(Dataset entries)
━━━━━━━━━━━━━━━━━━━━━━━━━━━━━━

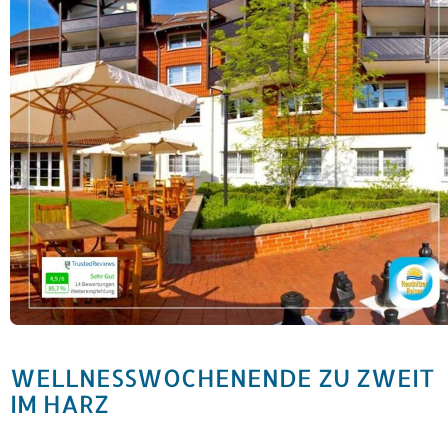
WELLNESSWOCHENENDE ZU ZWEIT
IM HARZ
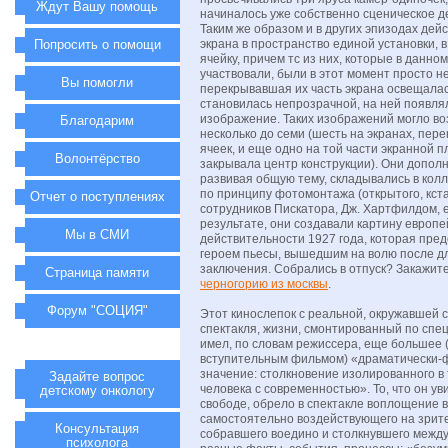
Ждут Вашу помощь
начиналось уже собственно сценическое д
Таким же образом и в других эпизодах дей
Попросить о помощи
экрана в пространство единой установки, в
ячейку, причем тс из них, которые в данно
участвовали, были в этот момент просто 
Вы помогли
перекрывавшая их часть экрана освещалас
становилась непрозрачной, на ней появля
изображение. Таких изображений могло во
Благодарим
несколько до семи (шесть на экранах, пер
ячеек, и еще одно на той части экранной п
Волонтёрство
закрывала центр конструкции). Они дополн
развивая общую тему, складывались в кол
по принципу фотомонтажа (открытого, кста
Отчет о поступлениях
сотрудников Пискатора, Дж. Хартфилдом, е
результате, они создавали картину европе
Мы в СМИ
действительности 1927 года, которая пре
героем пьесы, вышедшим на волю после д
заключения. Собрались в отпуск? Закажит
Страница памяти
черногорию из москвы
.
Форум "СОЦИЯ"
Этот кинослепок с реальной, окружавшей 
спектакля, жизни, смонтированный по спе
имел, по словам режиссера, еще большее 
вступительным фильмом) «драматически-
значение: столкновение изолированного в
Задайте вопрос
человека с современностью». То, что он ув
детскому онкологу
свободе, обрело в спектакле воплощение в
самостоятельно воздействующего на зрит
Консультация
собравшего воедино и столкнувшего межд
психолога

━━━━━━━━━━━━━━━━━━━━━━━━━━━━━━

• **Problem**:
Find the line that contains "имел, по словам режиссера, еще большее". Copy it and every line after it to the end of the records, exactly, and nothing more.

• **Solution to this problem**:
имел, по словам режиссера, еще большее 
вступительным фильмом) «драматически-
значение: столкновение изолированного в
Задайте вопрос
человека с современностью». То, что он ув
детскому онкологу
свободе, обрело в спектакле воплощение в
самостоятельно воздействующего на зрит
Консультация
собравшего воедино и столкнувшего межд
психолога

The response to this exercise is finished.